# Given entries

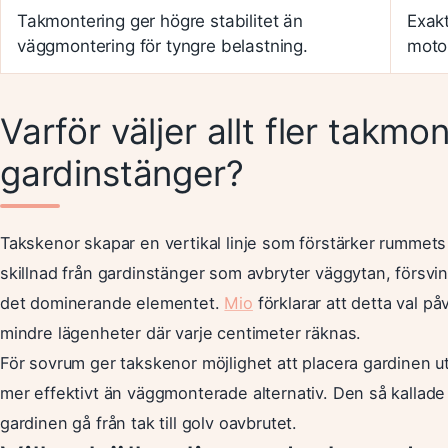
Takmontering ger högre stabilitet än
Exakt
väggmontering för tyngre belastning.
motor
Varför väljer allt fler takmo
gardinstänger?
Takskenor skapar en vertikal linje som förstärker rummets h
skillnad från gardinstänger som avbryter väggytan, försvin
det dominerande elementet.
Mio
förklarar att detta val på
mindre lägenheter där varje centimeter räknas.
För sovrum ger takskenor möjlighet att placera gardinen ut
mer effektivt än väggmonterade alternativ. Den så kallade
gardinen gå från tak till golv oavbrutet.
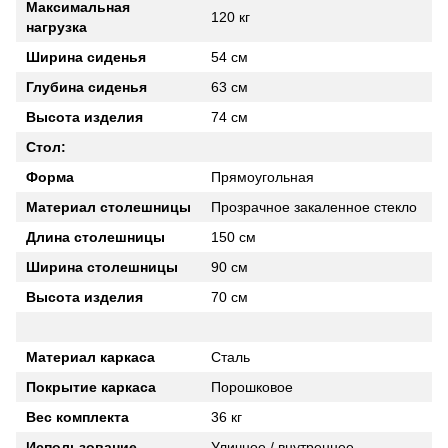
Максимальная
120 кг
нагрузка
Ширина сиденья
54 см
Глубина сиденья
63 см
Высота изделия
74 см
Стол:
Форма
Прямоугольная
Материал столешницы
Прозрачное закаленное стекло
Длина столешницы
150 см
Ширина столешницы
90 см
Высота изделия
70 см
Материал каркаса
Сталь
Покрытие каркаса
Порошковое
Вес комплекта
36 кг
Использование
Уличное / внутреннее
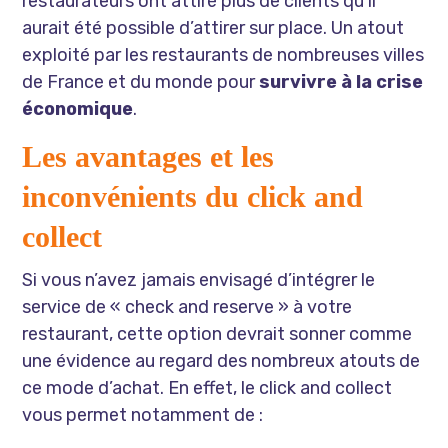
restaurateurs ont attiré plus de clients qu’il
aurait été possible d’attirer sur place. Un atout
exploité par les restaurants de nombreuses villes
de France et du monde pour
survivre à la crise
économique
.
Les avantages et les
inconvénients du click and
collect
Si vous n’avez jamais envisagé d’intégrer le
service de « check and reserve » à votre
restaurant, cette option devrait sonner comme
une évidence au regard des nombreux atouts de
ce mode d’achat. En effet, le click and collect
vous permet notamment de :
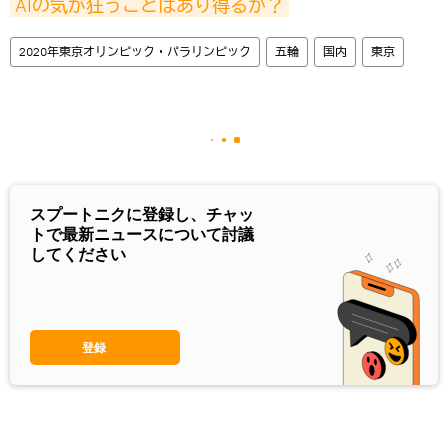
AIの気が狂うことはあり得るか？
2020年東京オリンピック・パラリンピック
五輪
国内
東京
スプートニクに登録し、チャッ
トで最新ニュースについて討議
してください
登録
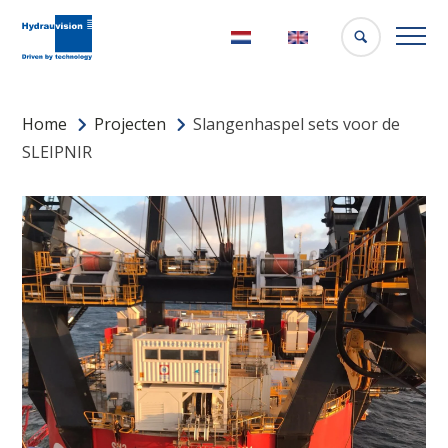
Nederlands
English
Home
Projecten
Slangenhaspel sets voor de
SLEIPNIR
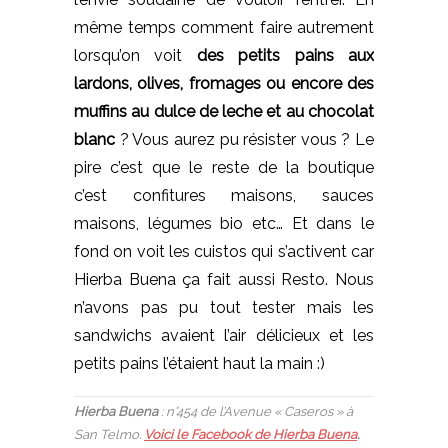
même temps comment faire autrement
lorsqu’on voit
des petits pains aux
lardons, olives, fromages ou encore des
muffins au dulce de leche et au chocolat
blanc
? Vous aurez pu résister vous ? Le
pire c’est que le reste de la boutique
c’est confitures maisons, sauces
maisons, légumes bio etc… Et dans le
fond on voit les cuistos qui s’activent car
Hierba Buena ça fait aussi Resto. Nous
n’avons pas pu tout tester mais les
sandwichs avaient l’air délicieux et les
petits pains l’étaient haut la main :)
Hierba Buena
: n°454 de l’Avenue « Caseros » à
San Telmo.
Voici le Facebook de Hierba Buena
.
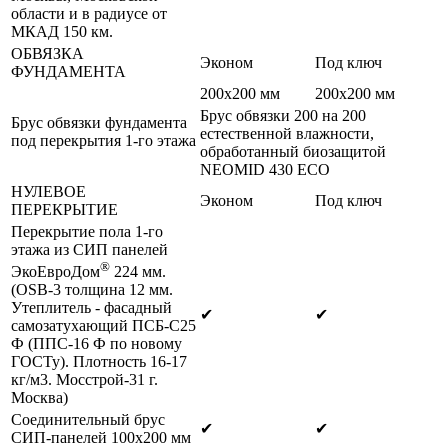
области и в радиусе от
МКАД 150 км.
ОБВЯЗКА
Эконом
Под ключ
ФУНДАМЕНТА
200х200 мм
200х200 мм
Брус обвязки 200 на 200
Брус обвязки фундамента
естественной влажности,
под перекрытия 1-го этажа
обработанный биозащитой
NEOMID 430 ЕСО
НУЛЕВОЕ
Эконом
Под ключ
ПЕРЕКРЫТИЕ
Перекрытие пола 1-го
этажа из СИП панелей
®
ЭкоЕвроДом
224 мм.
(OSB-3 толщина 12 мм.
Утеплитель - фасадный
✔
✔
самозатухающий ПСБ-С25
Ф (ППС-16 Ф по новому
ГОСТу). Плотность 16-17
кг/м3. Мосстрой-31 г.
Москва)
Соединительный брус
✔
✔
СИП-панелей 100х200 мм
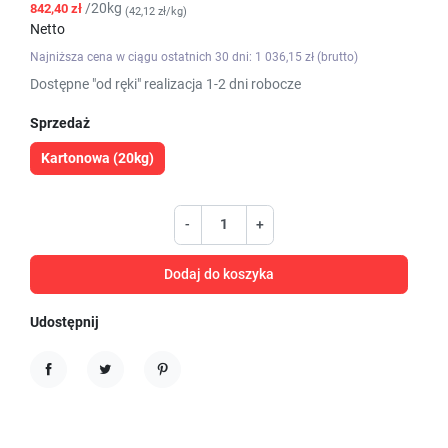
/20kg
842,40 zł
(42,12 zł/kg)
Netto
Najniższa cena w ciągu ostatnich 30 dni: 1 036,15 zł (brutto)
Dostępne "od ręki" realizacja 1-2 dni robocze
Sprzedaż
Kartonowa (20kg)
-
+
Dodaj do koszyka
Udostępnij
Udostępnij
Tweetuj
Pinterest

# Your task
If a line in the records above contains the string "панелей", copy that line out.

# Output for this task
этажа из СИП панелей
СИП-панелей 100х200 мм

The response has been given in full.